Balayée par le Bayern Munich, mardi soir, au stadio Olimpico (1-7), l'AS Roma a clairement pris une claque dans la gueule. Pourtant, les Romains restent deuxièmes de la poule. Juste un jour sans, ou une alerte pour la suite ?

C’est forcément une défaite qui fait mal à la tête. 7-1 à la maison. Le parallèle avec Brésil-Allemagne est tellement évident que cela en est presque flippant. Une équipe allemande qui mène 5-0 après une demi-heure, dont un but de Thomas Müller, un public abasourdi, l’équipe adverse qui tente de réagir en début de seconde période, mais qui tombe sur un Neuer impérial. Seul changement : face au Brésil, l’Allemagne avait encaissé un but alors qu’elle menait 7-0. Cette fois-ci, la Mannschaft de Munich a pris un pion alors qu’elle avait 5 buts d’avance, mais en a remis deux derrière. Un détail. Le fait est que cette défaite fait mal. Dans les têtes, d’abord. Depuis qu’il entraîne la Roma, c’est la deuxième fois, seulement, en 52 matchs, que Rudi Garcia semble impuissant face à plus fort que lui. La première fois, c’était le 5 janvier dernier, un 3-0 encaissé à Turin contre la Juve de Conte. Depuis le début de l’exercice 2014-15, la Roma semblait souveraine.
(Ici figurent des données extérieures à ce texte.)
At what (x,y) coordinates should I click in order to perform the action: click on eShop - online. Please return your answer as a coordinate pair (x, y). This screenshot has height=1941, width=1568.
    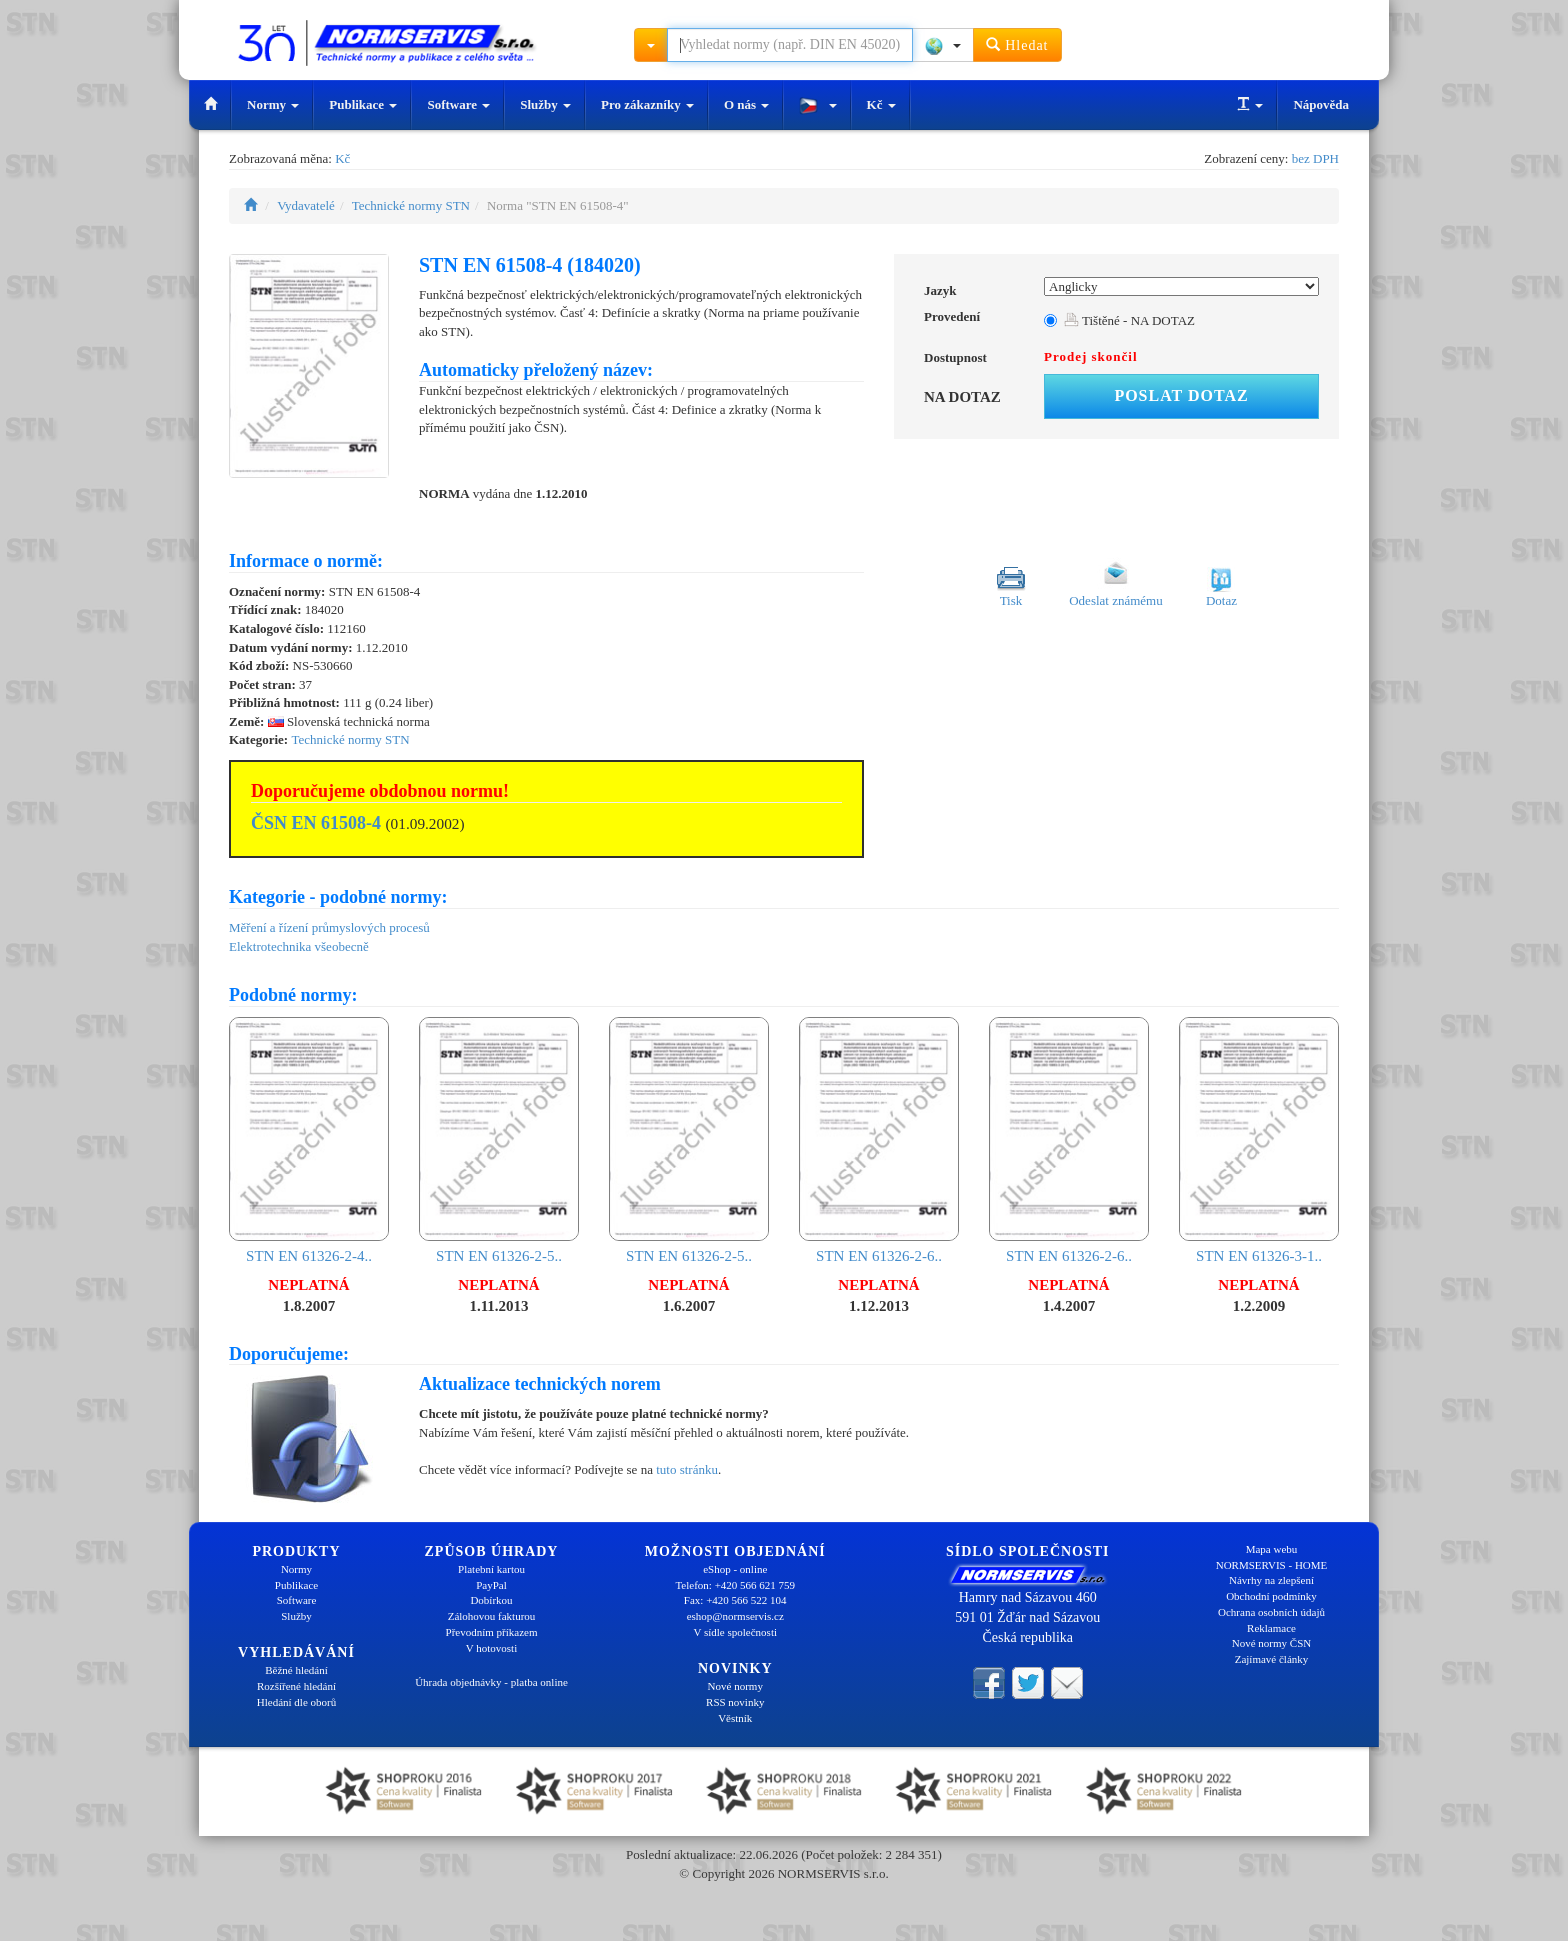     Looking at the image, I should click on (735, 1569).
En championnat, elle a remporté pratiquement tous ses matchs assez facilement (en encaissant un seul but lors de ces six victoires) et ne s’est inclinée que sur la pelouse de la Juventus, 3-2, au terme d’un match aux mille controverses. Même en Ligue des champions, la Louve a impressionné. 5-1 face au CSKA Moscou, un très bon nul 1-1 sur la pelouse de Manchester City. En d’autres termes, rien ne semblait prédestiner les Romains à une telle déconvenue face au Bayern. Et pourtant.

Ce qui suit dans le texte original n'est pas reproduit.